▶ **About this task**: Copying exactly, give the lines in the material below from the one with "This screenshot has height=2576, width=347." to the one with "Image resolution: width=859", ends included, and nothing besides.

++++++

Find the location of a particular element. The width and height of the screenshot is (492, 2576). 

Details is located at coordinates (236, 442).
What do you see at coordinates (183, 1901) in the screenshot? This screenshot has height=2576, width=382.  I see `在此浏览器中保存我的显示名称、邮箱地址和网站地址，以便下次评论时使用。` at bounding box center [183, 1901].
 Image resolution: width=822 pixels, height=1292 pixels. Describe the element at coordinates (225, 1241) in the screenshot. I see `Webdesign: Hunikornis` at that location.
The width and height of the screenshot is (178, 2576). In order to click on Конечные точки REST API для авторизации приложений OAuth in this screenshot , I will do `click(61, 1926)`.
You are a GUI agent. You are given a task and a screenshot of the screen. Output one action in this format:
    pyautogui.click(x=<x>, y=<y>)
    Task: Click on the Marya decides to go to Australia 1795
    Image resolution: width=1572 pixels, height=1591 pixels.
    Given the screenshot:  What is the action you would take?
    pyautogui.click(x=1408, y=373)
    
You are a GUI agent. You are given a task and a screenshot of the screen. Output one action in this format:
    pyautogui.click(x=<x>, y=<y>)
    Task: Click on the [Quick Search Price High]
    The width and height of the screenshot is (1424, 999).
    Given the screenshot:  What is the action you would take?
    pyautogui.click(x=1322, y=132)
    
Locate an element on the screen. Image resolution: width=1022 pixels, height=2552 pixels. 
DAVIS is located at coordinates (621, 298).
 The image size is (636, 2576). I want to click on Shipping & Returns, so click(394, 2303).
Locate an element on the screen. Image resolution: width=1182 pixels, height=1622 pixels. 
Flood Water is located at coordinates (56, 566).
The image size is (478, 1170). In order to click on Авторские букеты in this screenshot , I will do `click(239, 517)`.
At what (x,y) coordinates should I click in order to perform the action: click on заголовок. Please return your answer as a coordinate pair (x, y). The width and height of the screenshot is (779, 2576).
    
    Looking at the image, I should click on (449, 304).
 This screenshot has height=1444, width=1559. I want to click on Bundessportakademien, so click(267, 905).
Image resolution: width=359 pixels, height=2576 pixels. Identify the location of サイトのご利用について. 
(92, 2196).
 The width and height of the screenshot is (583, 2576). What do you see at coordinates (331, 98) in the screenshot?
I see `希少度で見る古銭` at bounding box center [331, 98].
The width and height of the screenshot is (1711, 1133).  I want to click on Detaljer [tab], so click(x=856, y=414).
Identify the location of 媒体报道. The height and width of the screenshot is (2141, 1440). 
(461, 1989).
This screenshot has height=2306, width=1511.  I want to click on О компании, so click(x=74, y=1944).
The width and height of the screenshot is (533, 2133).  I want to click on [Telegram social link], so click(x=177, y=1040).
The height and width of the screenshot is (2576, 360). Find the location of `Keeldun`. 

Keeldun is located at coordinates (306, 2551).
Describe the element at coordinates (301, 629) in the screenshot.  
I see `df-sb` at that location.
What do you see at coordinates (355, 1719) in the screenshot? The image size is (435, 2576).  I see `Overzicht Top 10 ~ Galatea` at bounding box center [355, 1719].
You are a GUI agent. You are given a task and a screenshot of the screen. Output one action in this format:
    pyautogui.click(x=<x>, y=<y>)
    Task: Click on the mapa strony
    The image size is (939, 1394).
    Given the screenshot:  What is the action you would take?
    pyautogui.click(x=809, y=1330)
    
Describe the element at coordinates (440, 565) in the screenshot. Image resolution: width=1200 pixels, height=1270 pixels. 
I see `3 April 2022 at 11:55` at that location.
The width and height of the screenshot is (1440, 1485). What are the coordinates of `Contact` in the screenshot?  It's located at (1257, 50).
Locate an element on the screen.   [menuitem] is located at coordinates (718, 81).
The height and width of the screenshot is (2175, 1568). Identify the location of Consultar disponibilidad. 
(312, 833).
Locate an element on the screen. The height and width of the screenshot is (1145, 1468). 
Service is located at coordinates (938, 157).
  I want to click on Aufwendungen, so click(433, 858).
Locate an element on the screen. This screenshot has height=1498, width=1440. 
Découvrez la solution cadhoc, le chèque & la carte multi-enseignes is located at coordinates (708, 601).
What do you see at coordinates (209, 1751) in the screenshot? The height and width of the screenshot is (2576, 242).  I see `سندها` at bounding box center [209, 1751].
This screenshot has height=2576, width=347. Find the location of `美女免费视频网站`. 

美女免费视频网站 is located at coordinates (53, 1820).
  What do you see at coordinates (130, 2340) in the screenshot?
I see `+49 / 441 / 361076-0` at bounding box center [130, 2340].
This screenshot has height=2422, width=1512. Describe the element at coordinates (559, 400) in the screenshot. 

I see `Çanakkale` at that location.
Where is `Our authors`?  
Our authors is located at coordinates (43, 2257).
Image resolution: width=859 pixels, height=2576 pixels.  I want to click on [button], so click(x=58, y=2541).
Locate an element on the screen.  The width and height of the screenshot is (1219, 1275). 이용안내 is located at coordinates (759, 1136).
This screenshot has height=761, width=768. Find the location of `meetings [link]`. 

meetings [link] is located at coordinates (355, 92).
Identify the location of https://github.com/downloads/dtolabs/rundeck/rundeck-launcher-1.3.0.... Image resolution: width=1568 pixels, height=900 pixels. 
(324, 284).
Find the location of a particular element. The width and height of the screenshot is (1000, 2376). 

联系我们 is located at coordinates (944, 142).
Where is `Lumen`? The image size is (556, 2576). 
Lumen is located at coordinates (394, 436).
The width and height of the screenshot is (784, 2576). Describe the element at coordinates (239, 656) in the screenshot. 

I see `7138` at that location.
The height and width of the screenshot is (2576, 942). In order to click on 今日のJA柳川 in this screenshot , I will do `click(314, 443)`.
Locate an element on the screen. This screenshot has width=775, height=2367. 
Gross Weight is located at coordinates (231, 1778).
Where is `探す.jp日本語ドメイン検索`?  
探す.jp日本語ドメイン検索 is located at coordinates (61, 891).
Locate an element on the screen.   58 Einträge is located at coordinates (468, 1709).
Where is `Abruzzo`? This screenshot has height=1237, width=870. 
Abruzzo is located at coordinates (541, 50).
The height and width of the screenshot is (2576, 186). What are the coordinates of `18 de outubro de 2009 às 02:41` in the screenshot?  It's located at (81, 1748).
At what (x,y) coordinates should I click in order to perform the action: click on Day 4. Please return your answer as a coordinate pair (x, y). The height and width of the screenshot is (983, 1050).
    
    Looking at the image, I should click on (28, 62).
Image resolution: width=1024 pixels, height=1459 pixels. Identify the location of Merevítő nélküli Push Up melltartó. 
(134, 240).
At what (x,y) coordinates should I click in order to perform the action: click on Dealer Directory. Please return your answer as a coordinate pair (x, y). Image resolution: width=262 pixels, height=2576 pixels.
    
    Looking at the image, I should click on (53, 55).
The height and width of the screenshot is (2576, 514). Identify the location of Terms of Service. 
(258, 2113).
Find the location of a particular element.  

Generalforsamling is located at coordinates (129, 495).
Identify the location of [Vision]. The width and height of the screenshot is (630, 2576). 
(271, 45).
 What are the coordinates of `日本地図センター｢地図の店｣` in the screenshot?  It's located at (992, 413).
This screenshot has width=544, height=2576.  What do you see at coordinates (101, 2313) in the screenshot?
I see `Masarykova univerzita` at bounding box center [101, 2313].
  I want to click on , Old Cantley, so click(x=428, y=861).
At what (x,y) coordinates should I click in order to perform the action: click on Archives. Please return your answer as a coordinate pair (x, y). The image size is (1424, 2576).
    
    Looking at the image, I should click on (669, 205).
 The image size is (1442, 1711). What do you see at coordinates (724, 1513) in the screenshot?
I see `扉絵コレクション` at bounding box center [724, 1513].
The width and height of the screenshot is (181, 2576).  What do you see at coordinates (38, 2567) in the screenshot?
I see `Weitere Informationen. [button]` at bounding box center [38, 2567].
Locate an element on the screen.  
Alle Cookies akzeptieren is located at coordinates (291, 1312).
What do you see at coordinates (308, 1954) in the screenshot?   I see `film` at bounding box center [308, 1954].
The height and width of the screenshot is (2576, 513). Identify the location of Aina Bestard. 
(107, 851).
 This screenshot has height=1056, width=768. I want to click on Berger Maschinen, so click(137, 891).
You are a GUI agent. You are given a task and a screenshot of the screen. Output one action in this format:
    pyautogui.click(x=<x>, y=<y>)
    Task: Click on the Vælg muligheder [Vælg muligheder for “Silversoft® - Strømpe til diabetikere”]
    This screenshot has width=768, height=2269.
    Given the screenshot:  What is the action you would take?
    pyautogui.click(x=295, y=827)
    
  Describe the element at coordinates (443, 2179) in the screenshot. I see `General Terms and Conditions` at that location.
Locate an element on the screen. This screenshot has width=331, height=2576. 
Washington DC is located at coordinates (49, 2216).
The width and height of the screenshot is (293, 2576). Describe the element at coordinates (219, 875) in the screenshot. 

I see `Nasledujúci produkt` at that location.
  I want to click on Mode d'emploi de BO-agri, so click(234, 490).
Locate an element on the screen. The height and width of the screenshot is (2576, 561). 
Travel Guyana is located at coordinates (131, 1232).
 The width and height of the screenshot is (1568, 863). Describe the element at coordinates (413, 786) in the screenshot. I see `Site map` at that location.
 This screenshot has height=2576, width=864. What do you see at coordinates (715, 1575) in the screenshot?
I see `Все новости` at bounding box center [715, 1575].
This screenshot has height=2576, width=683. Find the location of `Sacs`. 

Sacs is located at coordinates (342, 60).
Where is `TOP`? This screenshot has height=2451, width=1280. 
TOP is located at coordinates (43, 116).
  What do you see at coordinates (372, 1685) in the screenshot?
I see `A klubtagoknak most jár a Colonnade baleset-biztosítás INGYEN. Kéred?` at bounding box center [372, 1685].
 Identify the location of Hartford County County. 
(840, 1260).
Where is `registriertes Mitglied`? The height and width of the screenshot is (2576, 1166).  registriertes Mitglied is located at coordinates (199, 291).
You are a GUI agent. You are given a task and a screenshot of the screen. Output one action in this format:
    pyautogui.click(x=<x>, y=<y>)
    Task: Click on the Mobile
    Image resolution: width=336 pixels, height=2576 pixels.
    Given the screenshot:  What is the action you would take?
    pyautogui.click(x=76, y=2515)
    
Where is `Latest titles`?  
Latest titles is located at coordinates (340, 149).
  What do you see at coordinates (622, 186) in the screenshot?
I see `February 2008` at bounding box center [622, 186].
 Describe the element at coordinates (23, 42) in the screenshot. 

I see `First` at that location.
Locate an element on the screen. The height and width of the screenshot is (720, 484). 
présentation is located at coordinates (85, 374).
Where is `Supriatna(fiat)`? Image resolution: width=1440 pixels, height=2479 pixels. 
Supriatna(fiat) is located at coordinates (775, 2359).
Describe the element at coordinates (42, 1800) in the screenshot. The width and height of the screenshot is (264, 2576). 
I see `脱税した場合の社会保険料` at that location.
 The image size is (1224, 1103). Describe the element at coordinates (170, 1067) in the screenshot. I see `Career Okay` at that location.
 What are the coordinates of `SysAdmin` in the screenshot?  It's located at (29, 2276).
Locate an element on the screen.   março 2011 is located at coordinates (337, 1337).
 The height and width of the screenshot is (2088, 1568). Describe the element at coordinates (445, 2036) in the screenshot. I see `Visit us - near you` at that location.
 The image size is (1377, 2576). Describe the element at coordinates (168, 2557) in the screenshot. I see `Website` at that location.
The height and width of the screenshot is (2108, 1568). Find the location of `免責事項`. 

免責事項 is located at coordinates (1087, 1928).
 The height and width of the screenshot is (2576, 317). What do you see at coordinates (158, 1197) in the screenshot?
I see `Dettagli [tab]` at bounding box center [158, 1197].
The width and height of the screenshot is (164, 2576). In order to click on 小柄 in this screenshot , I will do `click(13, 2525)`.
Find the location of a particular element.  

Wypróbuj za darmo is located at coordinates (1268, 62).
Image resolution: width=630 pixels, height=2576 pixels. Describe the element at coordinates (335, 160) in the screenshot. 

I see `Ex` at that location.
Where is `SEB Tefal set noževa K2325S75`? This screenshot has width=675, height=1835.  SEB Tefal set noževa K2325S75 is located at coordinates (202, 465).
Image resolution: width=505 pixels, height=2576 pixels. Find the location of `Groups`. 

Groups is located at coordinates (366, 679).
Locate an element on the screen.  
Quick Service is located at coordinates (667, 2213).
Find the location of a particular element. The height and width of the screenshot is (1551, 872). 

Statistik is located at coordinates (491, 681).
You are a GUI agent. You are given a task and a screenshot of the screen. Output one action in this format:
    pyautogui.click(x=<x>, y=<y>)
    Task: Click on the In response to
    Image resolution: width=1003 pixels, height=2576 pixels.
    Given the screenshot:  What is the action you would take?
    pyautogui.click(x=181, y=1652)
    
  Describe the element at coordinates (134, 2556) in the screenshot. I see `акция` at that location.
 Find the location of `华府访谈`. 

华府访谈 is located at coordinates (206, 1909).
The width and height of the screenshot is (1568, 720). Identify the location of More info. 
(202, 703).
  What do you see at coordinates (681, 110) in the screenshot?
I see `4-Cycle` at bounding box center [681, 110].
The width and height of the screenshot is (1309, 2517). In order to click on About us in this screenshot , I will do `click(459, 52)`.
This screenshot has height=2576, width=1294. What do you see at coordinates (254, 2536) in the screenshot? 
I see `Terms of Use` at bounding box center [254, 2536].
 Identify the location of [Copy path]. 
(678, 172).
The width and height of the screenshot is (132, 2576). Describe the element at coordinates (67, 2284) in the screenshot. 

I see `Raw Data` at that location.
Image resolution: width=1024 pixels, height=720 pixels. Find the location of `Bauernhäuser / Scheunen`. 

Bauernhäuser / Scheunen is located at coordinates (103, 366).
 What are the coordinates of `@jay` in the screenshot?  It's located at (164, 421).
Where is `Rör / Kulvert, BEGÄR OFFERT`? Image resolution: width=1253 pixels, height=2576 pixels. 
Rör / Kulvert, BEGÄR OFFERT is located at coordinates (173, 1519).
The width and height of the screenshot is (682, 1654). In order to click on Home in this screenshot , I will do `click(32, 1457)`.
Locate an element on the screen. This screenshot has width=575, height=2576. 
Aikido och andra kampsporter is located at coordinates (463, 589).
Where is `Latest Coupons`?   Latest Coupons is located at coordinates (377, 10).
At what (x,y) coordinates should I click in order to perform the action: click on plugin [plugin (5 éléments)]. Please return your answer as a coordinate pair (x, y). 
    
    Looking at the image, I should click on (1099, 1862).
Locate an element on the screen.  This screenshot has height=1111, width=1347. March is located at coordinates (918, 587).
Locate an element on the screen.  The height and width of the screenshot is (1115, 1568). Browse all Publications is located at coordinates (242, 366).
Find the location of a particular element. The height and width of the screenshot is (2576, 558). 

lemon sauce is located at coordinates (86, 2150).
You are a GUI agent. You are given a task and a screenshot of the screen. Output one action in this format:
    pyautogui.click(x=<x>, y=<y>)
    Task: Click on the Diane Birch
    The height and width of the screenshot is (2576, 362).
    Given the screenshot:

++++++

▶ **Answer to the exercise**:
This screenshot has height=2576, width=347. Find the location of `美女免费视频网站`. 

美女免费视频网站 is located at coordinates (53, 1820).
  What do you see at coordinates (130, 2340) in the screenshot?
I see `+49 / 441 / 361076-0` at bounding box center [130, 2340].
This screenshot has height=2422, width=1512. Describe the element at coordinates (559, 400) in the screenshot. 

I see `Çanakkale` at that location.
Where is `Our authors`?  
Our authors is located at coordinates (43, 2257).
Image resolution: width=859 pixels, height=2576 pixels.  I want to click on [button], so click(x=58, y=2541).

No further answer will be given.